In two weeks, 39-year-old Rottanak Kong will board a plane to Cambodia. He’ll be accompanied by dozens of other Cambodians with deportation orders.
Kong — along with many in his situation — has not returned to Cambodia since his family left as a refugees. They fled the brutal Khmer Rouge regime, which killed more than two million people.
He was detained by U.S. Immigration Customs and Enforcement in mid-October. More than a decade ago, he was arrested for joyriding and sentenced to a year in prison, according to his lawyer. Because of that arrest, he is being deported.
“There’s a flaw in our system,” said Chen Kong-Wick, his sister. “How can you deport someone that came here as a political asylum — as a refugee — and now they’re being sent to a country that they know nothing of?”
More than 70 Cambodians who have been detained by ICE will be sent to Cambodia soon, according to immigration advocates.
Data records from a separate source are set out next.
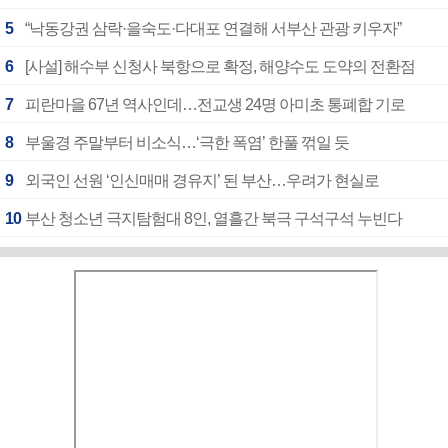
5
“낙동강권 삼락·을숙도·다대포 연결해 서부산 관광 키우자”
6
[사설] 해수부 신청사 북항으로 확정, 해양수도 도약의 전환점
7
피란마을 67년 역사인데…전교생 24명 아미초 통폐합 기로
8
부울경 주말부터 비소식…‘극한 폭염’ 한풀 꺾일 듯
9
외국인 선원 ‘인신매매 경유지’ 된 부산…우려가 현실로
10
부산 청소년 극지탐험대 8인, 열흘간 북극 구석구석 누빈다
Earlier this fall, ICE detained more than a hundred Cambodians while the agency tried to secure the necessary travel documents from Cambodia to deport them. Until recently, it was uncertain whether Cambodia would allow these detainees to repatriate. Cambodia has had a history of not taking many deportees back, making it a “recalcitrant” country. This left many of detainees in a legal limbo waiting in ICE detention centers for a ruling on their deportation.
For months, legal and immigration organizations tried to fight these round-ups, describing them as some of the “biggest raids” on Cambodians ever.
A lawsuit filed earlier this year by Asian Americans Advancing Justice, Asian Law Caucus and Asian Americans Advancing Justice, Los Angeles, argues that ICE shouldn’t have detained Kong and others without repatriation orders. The suit also notes that many of the detained Cambodians have lived most of their lives in the U.S.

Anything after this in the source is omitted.